Records provided >>

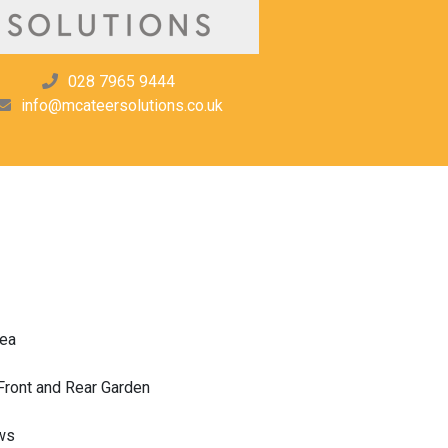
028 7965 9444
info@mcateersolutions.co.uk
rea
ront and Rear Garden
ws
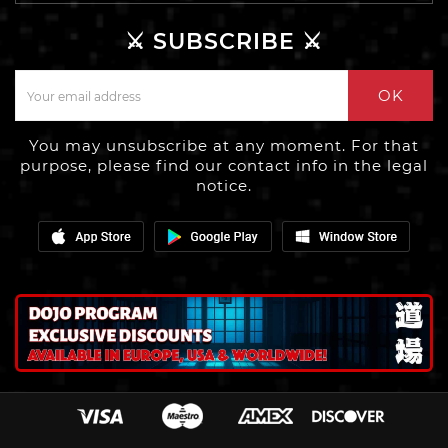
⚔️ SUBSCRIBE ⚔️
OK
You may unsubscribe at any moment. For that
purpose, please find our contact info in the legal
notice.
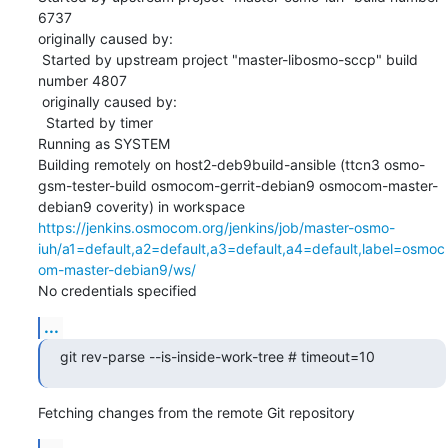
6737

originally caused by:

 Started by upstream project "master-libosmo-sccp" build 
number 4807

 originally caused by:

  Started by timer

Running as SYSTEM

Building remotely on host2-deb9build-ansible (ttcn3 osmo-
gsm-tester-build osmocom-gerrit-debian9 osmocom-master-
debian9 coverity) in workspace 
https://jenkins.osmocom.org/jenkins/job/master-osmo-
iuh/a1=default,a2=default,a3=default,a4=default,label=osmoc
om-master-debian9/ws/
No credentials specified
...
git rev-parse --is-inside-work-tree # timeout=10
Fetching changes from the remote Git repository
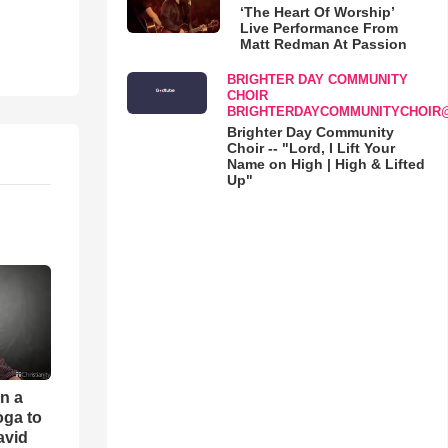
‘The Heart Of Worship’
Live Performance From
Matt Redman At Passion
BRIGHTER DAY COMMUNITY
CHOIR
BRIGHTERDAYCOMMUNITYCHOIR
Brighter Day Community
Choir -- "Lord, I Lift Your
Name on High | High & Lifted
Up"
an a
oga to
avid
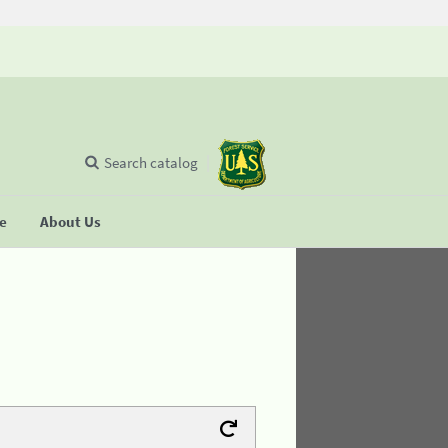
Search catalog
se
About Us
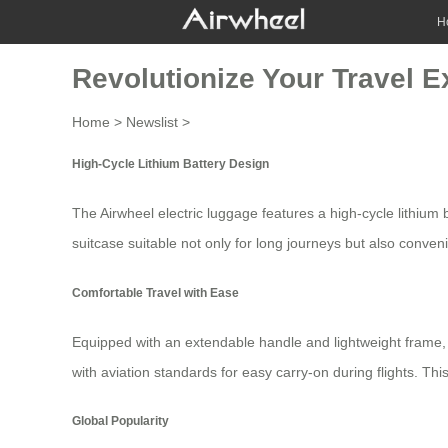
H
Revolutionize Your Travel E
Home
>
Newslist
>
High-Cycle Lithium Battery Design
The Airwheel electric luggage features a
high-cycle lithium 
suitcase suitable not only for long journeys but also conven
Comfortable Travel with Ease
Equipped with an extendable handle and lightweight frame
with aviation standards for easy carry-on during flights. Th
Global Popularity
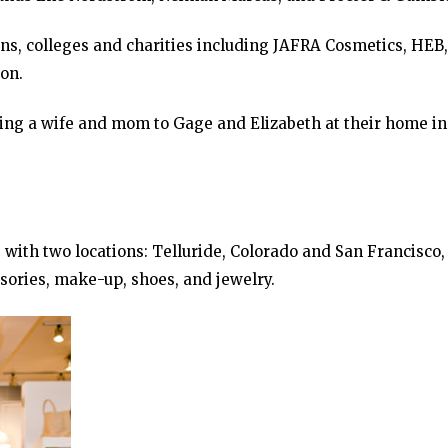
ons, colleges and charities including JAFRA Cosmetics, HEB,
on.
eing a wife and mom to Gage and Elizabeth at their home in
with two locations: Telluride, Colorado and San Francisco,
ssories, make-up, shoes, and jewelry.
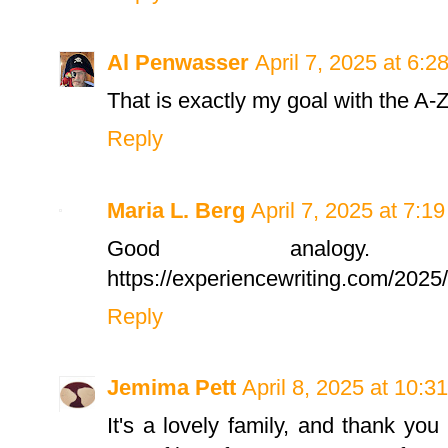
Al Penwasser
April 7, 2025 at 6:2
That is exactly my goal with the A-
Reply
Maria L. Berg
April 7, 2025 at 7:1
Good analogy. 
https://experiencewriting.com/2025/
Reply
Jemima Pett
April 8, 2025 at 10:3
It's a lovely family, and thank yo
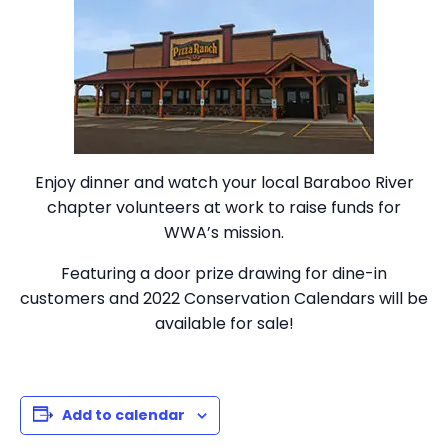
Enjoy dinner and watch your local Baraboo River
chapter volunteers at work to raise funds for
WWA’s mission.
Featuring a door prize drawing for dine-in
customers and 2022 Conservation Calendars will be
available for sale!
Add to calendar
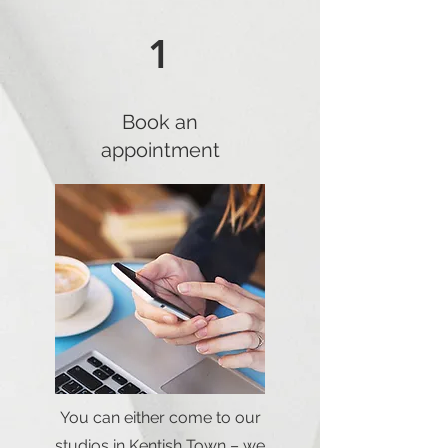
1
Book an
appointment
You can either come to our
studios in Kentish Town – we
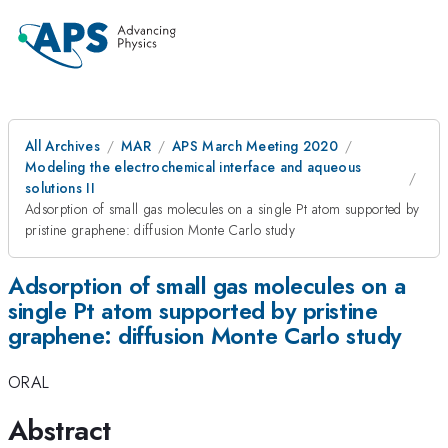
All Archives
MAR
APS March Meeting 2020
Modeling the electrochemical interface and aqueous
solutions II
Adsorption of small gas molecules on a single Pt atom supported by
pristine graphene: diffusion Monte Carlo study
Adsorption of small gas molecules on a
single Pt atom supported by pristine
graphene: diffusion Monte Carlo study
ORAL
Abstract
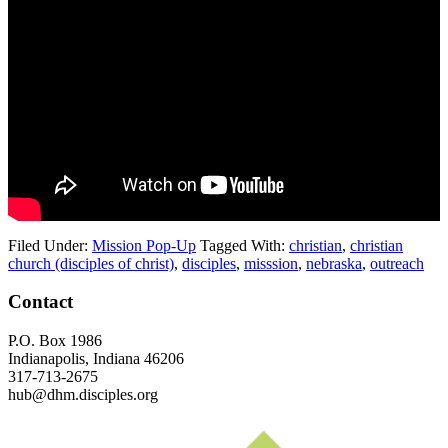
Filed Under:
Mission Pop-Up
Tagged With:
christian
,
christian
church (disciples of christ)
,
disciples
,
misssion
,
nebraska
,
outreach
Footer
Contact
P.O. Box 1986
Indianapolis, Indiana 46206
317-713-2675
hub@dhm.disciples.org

==

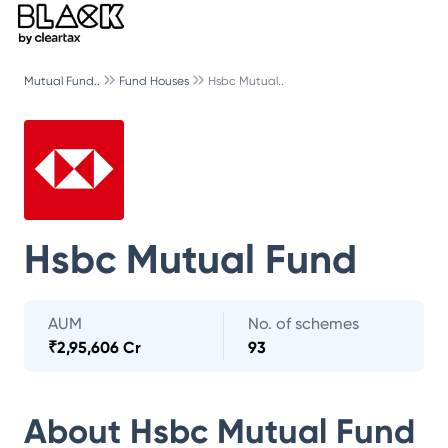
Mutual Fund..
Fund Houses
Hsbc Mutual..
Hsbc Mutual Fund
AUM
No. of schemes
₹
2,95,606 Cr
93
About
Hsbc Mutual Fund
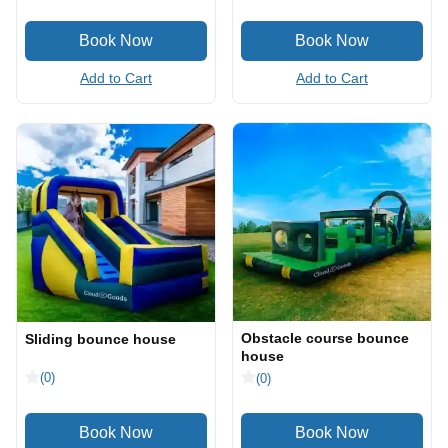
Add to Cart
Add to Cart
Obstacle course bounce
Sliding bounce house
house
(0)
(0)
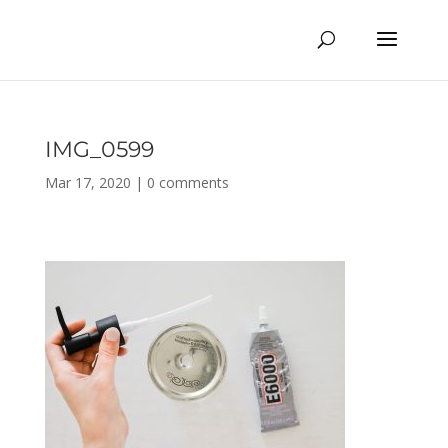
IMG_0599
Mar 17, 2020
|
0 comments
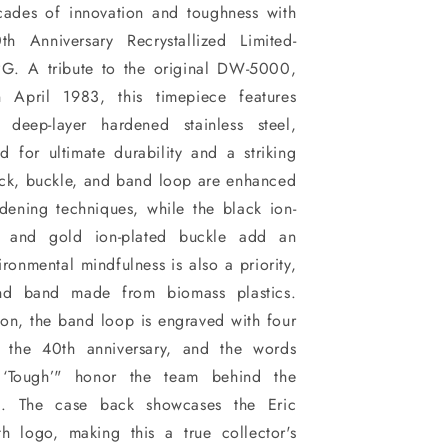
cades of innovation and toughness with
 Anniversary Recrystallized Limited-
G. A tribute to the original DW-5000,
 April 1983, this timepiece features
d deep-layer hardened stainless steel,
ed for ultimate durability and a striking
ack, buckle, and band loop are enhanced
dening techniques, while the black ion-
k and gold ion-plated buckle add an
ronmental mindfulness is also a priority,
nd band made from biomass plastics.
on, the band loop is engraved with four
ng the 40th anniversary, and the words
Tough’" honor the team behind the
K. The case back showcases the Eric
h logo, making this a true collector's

Task objective >> Starting at the line that contains "Matt Redman At Passion" and ending at the line that contains "High-Cycle Lithium Battery Design", transcribe the material above exactly, excluding pictures.

Answer space >>
Matt Redman At Passion
BRIGHTER DAY COMMUNITY
CHOIR
BRIGHTERDAYCOMMUNITYCHOIR
Brighter Day Community
Choir -- "Lord, I Lift Your
Name on High | High & Lifted
Up"
an a
oga to
avid
Search catalog
se
About Us
H
Revolutionize Your Travel E
Home
>
Newslist
>
High-Cycle Lithium Battery Design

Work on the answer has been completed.